** TASK REQUIREMENTS **
An exact transcription of the entries is required, with no images included.

** Stored data entries **
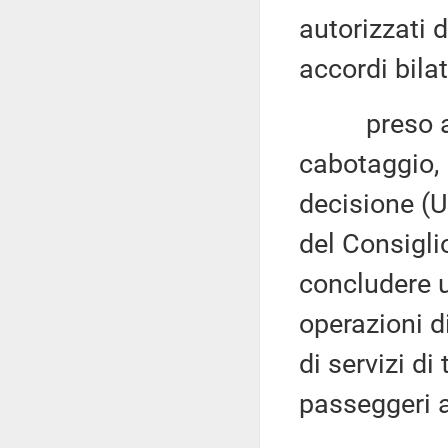
autorizzati d
accordi bilat
preso atto 
cabotaggio, l
decisione (
del Consigli
concludere u
operazioni d
di servizi di
passeggeri a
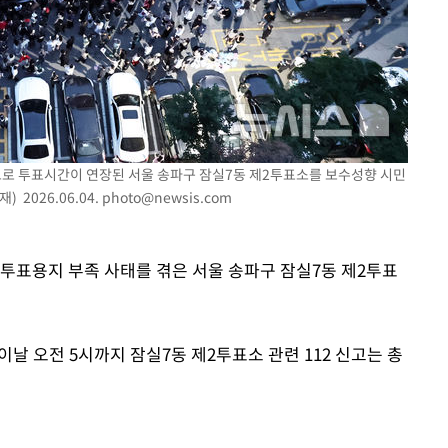
쳐
족으로 투표시간이 연장된 서울 송파구 잠실7동 제2투표소를 보수성향 시민
기소
 2026.06.04.
photo@newsis.com
일 투표용지 부족 사태를 겪은 서울 송파구 잠실7동 제2투표
수…이병태
이날 오전 5시까지 잠실7동 제2투표소 관련 112 신고는 총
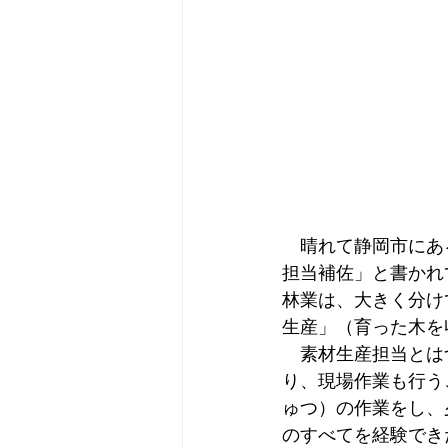
　晴れて静岡市にあ
担当補佐」と書かれ
林業は、大きく分け
生産」（育った木を
　素材生産担当とは
り、現場作業も行う
ゅつ）の作業をし、
のすべてを経験でき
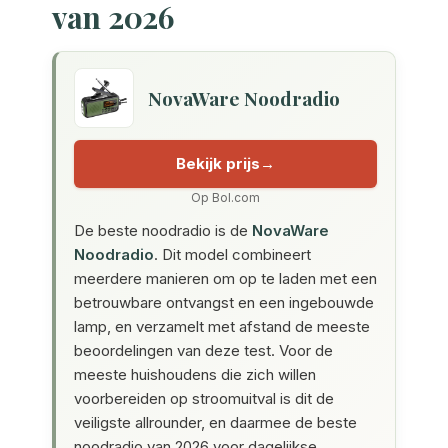
van 2026
NovaWare Noodradio
Bekijk prijs
Op Bol.com
De beste noodradio is de
NovaWare
Noodradio
. Dit model combineert
meerdere manieren om op te laden met een
betrouwbare ontvangst en een ingebouwde
lamp, en verzamelt met afstand de meeste
beoordelingen van deze test. Voor de
meeste huishoudens die zich willen
voorbereiden op stroomuitval is dit de
veiligste allrounder, en daarmee de beste
noodradio van 2026 voor dagelijkse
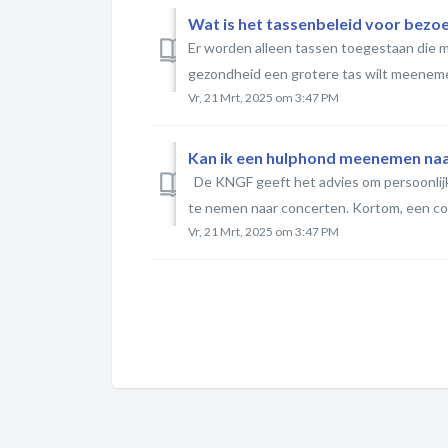
Wat is het tassenbeleid voor bezo
Er worden alleen tassen toegestaan die m
gezondheid een grotere tas wilt meenemen,
Vr, 21 Mrt, 2025 om 3:47 PM
Kan ik een hulphond meenemen naa
De KNGF geeft het advies om persoonlijke
te nemen naar concerten. Kortom, een con
Vr, 21 Mrt, 2025 om 3:47 PM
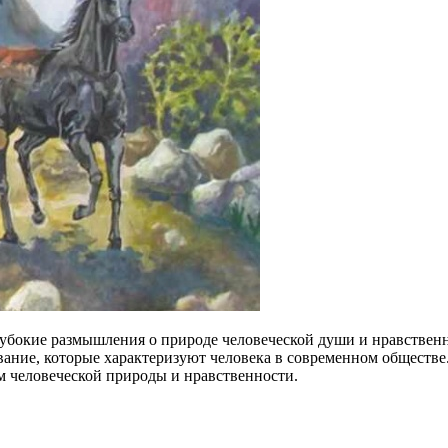
убокие размышления о природе человеческой души и нравственно
вание, которые характеризуют человека в современном обществе
 человеческой природы и нравственности.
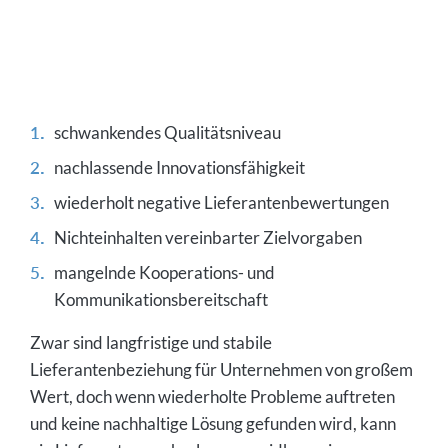
schwankendes Qualitätsniveau
nachlassende Innovationsfähigkeit
wiederholt negative Lieferantenbewertungen
Nichteinhalten vereinbarter Zielvorgaben
mangelnde Kooperations- und
Kommunikationsbereitschaft
Zwar sind langfristige und stabile
Lieferantenbeziehung für Unternehmen von großem
Wert, doch wenn wiederholte Probleme auftreten
und keine nachhaltige Lösung gefunden wird, kann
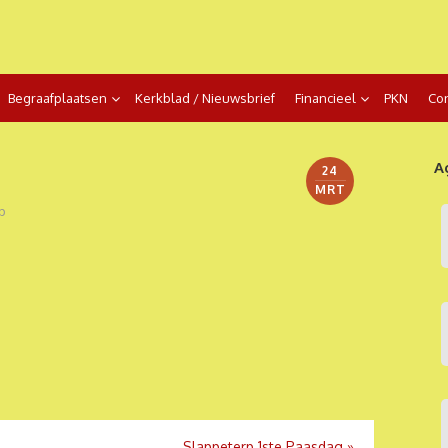
Begraafplaatsen
Kerkblad / Nieuwsbrief
Financieel
PKN
Con
A
24
MRT
p
Slappeterp 1ste Paasdag
»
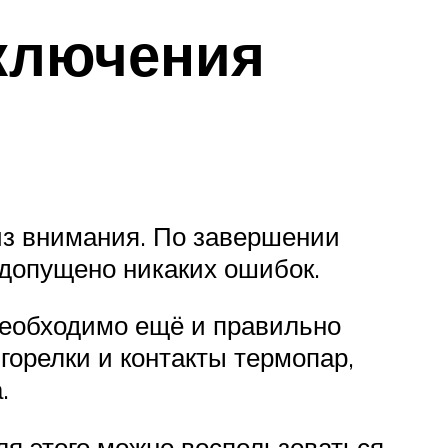
дключения
из внимания. По завершении
 допущено никаких ошибок.
 необходимо ещё и правильно
горелки и контакты термопар,
.
Для этого можно воспользоваться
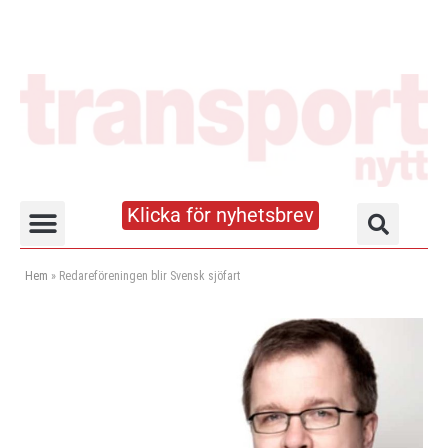
Klicka för nyhetsbrev
Truck- och lagerhandboken
Hem
»
Redareföreningen blir Svensk sjöfart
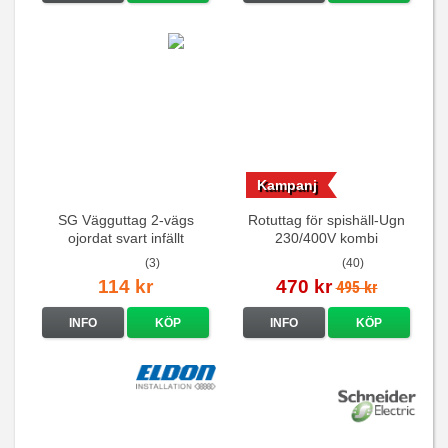
Kampanj
SG Vägguttag 2-vägs
Rotuttag för spishäll-Ugn
ojordat svart infällt
230/400V kombi
16A/250V
(3)
(40)
114 kr
470 kr
495 kr
INFO
KÖP
INFO
KÖP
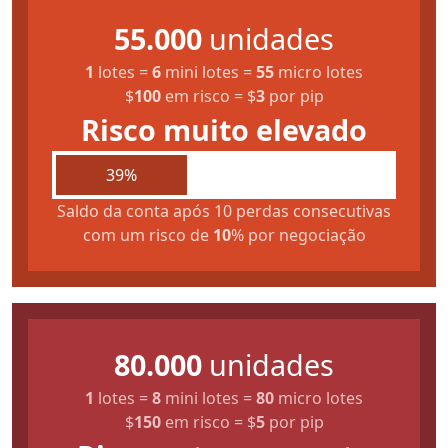
55.000
unidades
1
lotes
=
6
mini lotes
=
55
micro lotes
$
100
em risco
=
$
3
por pip
Risco muito elevado
39%
Saldo da conta após 10 perdas consecutivas
com um risco de
10
% por negociação
80.000
unidades
1
lotes
=
8
mini lotes
=
80
micro lotes
$
150
em risco
=
$
5
por pip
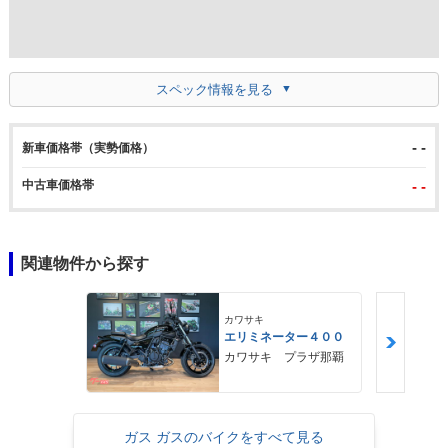
スペック情報を見る
- -
新車価格帯（実勢価格）
中古車価格帯
- -
関連物件から探す
カワサキ
エリミネーター４００
カワサキ プラザ那覇
ガス ガスのバイクをすべて見る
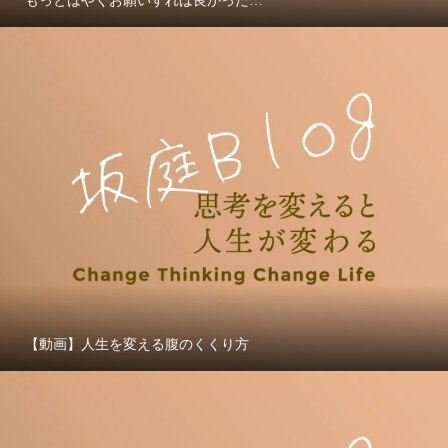
もっとはやくお願いすれば良かった…
【動画】人生を変える腹のくくり方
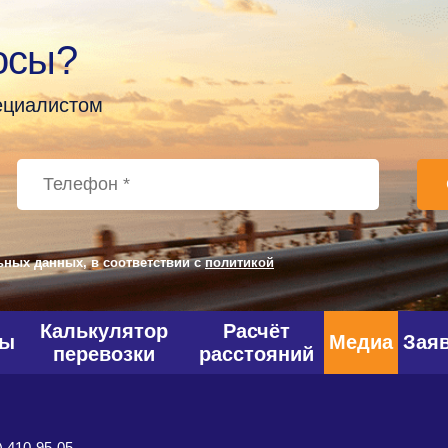
осы?
пециалистом
ьных данных, в соответствии с
политикой
Калькулятор
Расчёт
фы
Медиа
Зая
перевозки
расстояний
) 410-95-05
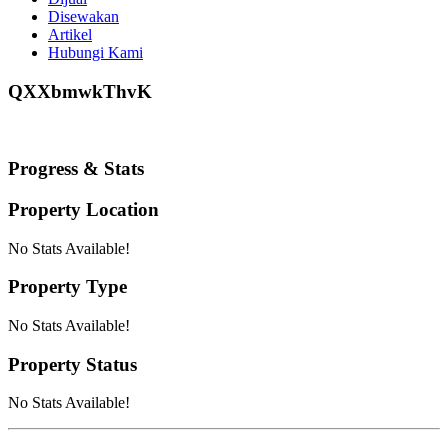
Disewakan
Artikel
Hubungi Kami
QXXbmwkThvK
Progress & Stats
Property
Location
No Stats Available!
Property
Type
No Stats Available!
Property
Status
No Stats Available!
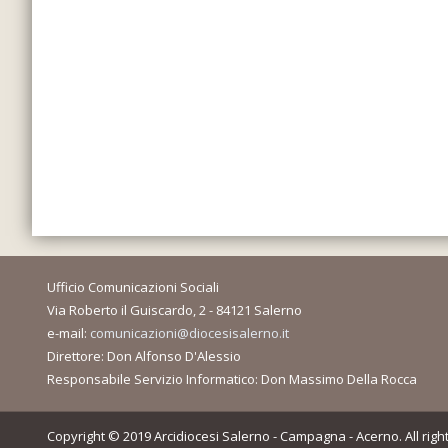
Ufficio Comunicazioni Sociali
Via Roberto il Guiscardo, 2 - 84121 Salerno
e-mail:
comunicazioni@diocesisalerno.it
Direttore: Don Alfonso D'Alessio
Responsabile Servizio Informatico: Don Massimo Della Rocca
Copyright © 2019 Arcidiocesi Salerno - Campagna - Acerno. All righ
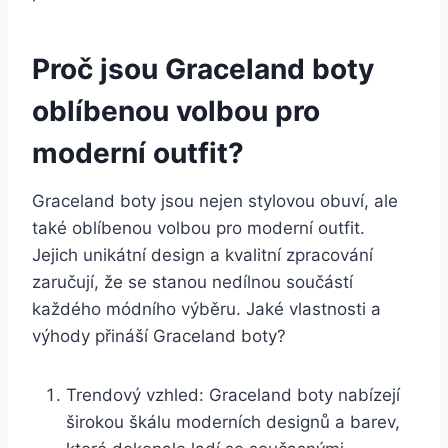
Proč jsou Graceland​ boty⁣
oblíbenou volbou pro
moderní outfit?
Graceland boty‌ jsou ⁢nejen stylovou‍ obuví, ale
‍také oblíbenou ‌volbou pro⁣ moderní outfit.
Jejich unikátní design a kvalitní​ zpracování
zaručují, ‍že‍ se stanou nedílnou součástí
každého ​módního výběru. ⁤Jaké ‌vlastnosti a
výhody přináší Graceland boty?
Trendový ⁤vzhled: Graceland ⁤boty nabízejí
⁤širokou škálu ⁣moderních designů​ a barev,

** FINAL ANSWER **
autorizzati d
accordi bilat
preso atto 
cabotaggio, l
decisione (
del Consigli
concludere u
operazioni d
di servizi di
passeggeri a
쳐
족으로 투표시간이 연장된 서울 송파구 잠실7동 제2투표소를 보수성향 시민
기소
 2026.06.04.
photo@newsis.com
일 투표용지 부족 사태를 겪은 서울 송파구 잠실7동 제2투표
수…이병태
이날 오전 5시까지 잠실7동 제2투표소 관련 112 신고는 총
　晴れて静岡市にあ
担当補佐」と書かれ
林業は、大きく分け
生産」（育った木を
　素材生産担当とは
り、現場作業も行う
ゅつ）の作業をし、
のすべてを経験でき
van 2026
NovaWare Noodradio
Bekijk prijs
Op Bol.com
De beste noodradio is de
NovaWare
Noodradio
. Dit model combineert
meerdere manieren om op te laden met een
betrouwbare ontvangst en een ingebouwde
lamp, en verzamelt met afstand de meeste
beoordelingen van deze test. Voor de
meeste huishoudens die zich willen
voorbereiden op stroomuitval is dit de
veiligste allrounder, en daarmee de beste
noodradio van 2026 voor dagelijkse
Wat is het tassenbeleid voor bezo
Er worden alleen tassen toegestaan die m
gezondheid een grotere tas wilt meenemen,
Vr, 21 Mrt, 2025 om 3:47 PM
Kan ik een hulphond meenemen naa
De KNGF geeft het advies om persoonlijke
te nemen naar concerten. Kortom, een con
Vr, 21 Mrt, 2025 om 3:47 PM
убокие размышления о природе человеческой души и нравственно
вание, которые характеризуют человека в современном обществе
 человеческой природы и нравственности.
schwankendes Qualitätsniveau
nachlassende Innovationsfähigkeit
wiederholt negative Lieferantenbewertungen
Nichteinhalten vereinbarter Zielvorgaben
mangelnde Kooperations- und
Kommunikationsbereitschaft
Zwar sind langfristige und stabile
Lieferantenbeziehung für Unternehmen von großem
Wert, doch wenn wiederholte Probleme auftreten
und keine nachhaltige Lösung gefunden wird, kann
Begraafplaatsen
Kerkblad / Nieuwsbrief
Financieel
PKN
Con
A
24
MRT
p
Slappeterp 1ste Paasdag
»
дключения
из внимания. По завершении
 допущено никаких ошибок.
 необходимо ещё и правильно
горелки и контакты термопар,
.
Для этого можно воспользоваться
Klicka för nyhetsbrev
Truck- och lagerhandboken
Hem
»
Redareföreningen blir Svensk sjöfart
Kampanj
SG Vägguttag 2-vägs
Rotuttag för spishäll-Ugn
ojordat svart infällt
230/400V kombi
16A/250V
(3)
(40)
114 kr
470 kr
495 kr
INFO
KÖP
INFO
KÖP
55.000
unidades
1
lotes
=
6
mini lotes
=
55
micro lotes
$
100
em risco
=
$
3
por pip
Risco muito elevado
39%
Saldo da conta após 10 perdas consecutivas
com um risco de
10
% por negociação
80.000
unidades
1
lotes
=
8
mini lotes
=
80
micro lotes
$
150
em risco
=
$
5
por pip
スペック情報を見る
- -
新車価格帯（実勢価格）
中古車価格帯
- -
関連物件から探す
カワサキ
エリミネーター４００
カワサキ プラザ那覇
ガス ガスのバイクをすべて見る
もっとはやくお願いすれば良かった…
【動画】人生を変える腹のくくり方
осы?
пециалистом
ьных данных, в соответствии с
политикой
Калькулятор
Расчёт
фы
Медиа
Зая
перевозки
расстояний
) 410-95-05
Disewakan
Artikel
Hubungi Kami
QXXbmwkThvK
Progress & Stats
Property
Location
No Stats Available!
Property
Type
No Stats Available!
Property
Status
No Stats Available!
Ufficio Comunicazioni Sociali
Via Roberto il Guiscardo, 2 - 84121 Salerno
e-mail:
comunicazioni@diocesisalerno.it
Direttore: Don Alfonso D'Alessio
Responsabile Servizio Informatico: Don Massimo Della Rocca
Copyright © 2019 Arcidiocesi Salerno - Campagna - Acerno. All righ
Proč jsou Graceland​ boty⁣
oblíbenou volbou pro
moderní outfit?
Graceland boty‌ jsou ⁢nejen stylovou‍ obuví, ale
‍také oblíbenou ‌volbou pro⁣ moderní outfit.
Jejich unikátní design a kvalitní​ zpracování
zaručují, ‍že‍ se stanou nedílnou součástí
každého ​módního výběru. ⁤Jaké ‌vlastnosti a
výhody přináší Graceland boty?
Trendový ⁤vzhled: Graceland ⁤boty nabízejí
⁤širokou škálu ⁣moderních designů​ a barev,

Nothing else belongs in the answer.